_Data records_.
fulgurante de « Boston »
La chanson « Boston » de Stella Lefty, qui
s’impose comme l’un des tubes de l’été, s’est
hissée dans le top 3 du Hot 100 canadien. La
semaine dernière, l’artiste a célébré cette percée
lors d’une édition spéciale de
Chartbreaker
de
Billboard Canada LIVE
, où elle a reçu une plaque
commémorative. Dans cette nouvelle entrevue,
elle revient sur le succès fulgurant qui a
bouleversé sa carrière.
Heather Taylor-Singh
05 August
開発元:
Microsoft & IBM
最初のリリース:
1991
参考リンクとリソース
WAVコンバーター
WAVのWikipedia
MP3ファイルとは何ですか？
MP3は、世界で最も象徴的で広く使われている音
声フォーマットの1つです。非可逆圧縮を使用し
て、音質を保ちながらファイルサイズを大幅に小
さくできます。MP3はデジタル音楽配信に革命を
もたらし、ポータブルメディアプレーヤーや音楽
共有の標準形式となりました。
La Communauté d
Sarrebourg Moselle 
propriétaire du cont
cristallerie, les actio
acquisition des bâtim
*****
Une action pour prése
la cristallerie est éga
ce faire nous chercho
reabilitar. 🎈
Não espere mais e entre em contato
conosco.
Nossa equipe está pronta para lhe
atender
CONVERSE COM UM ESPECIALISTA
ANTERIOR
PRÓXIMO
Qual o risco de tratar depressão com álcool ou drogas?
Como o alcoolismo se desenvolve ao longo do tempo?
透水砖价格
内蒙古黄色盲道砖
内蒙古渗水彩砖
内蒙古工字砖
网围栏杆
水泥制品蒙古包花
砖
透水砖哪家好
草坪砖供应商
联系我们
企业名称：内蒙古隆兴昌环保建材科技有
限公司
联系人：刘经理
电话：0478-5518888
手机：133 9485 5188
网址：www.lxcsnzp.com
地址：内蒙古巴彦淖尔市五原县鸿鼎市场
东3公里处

_Your task_. Copy the full listing exactly.

_Response box_.
fulgurante de « Boston »
La chanson « Boston » de Stella Lefty, qui
s’impose comme l’un des tubes de l’été, s’est
hissée dans le top 3 du Hot 100 canadien. La
semaine dernière, l’artiste a célébré cette percée
lors d’une édition spéciale de
Chartbreaker
de
Billboard Canada LIVE
, où elle a reçu une plaque
commémorative. Dans cette nouvelle entrevue,
elle revient sur le succès fulgurant qui a
bouleversé sa carrière.
Heather Taylor-Singh
05 August
開発元:
Microsoft & IBM
最初のリリース:
1991
参考リンクとリソース
WAVコンバーター
WAVのWikipedia
MP3ファイルとは何ですか？
MP3は、世界で最も象徴的で広く使われている音
声フォーマットの1つです。非可逆圧縮を使用し
て、音質を保ちながらファイルサイズを大幅に小
さくできます。MP3はデジタル音楽配信に革命を
もたらし、ポータブルメディアプレーヤーや音楽
共有の標準形式となりました。
La Communauté d
Sarrebourg Moselle 
propriétaire du cont
cristallerie, les actio
acquisition des bâtim
*****
Une action pour prése
la cristallerie est éga
ce faire nous chercho
reabilitar. 🎈
Não espere mais e entre em contato
conosco.
Nossa equipe está pronta para lhe
atender
CONVERSE COM UM ESPECIALISTA
ANTERIOR
PRÓXIMO
Qual o risco de tratar depressão com álcool ou drogas?
Como o alcoolismo se desenvolve ao longo do tempo?
透水砖价格
内蒙古黄色盲道砖
内蒙古渗水彩砖
内蒙古工字砖
网围栏杆
水泥制品蒙古包花
砖
透水砖哪家好
草坪砖供应商
联系我们
企业名称：内蒙古隆兴昌环保建材科技有
限公司
联系人：刘经理
电话：0478-5518888
手机：133 9485 5188
网址：www.lxcsnzp.com
地址：内蒙古巴彦淖尔市五原县鸿鼎市场
东3公里处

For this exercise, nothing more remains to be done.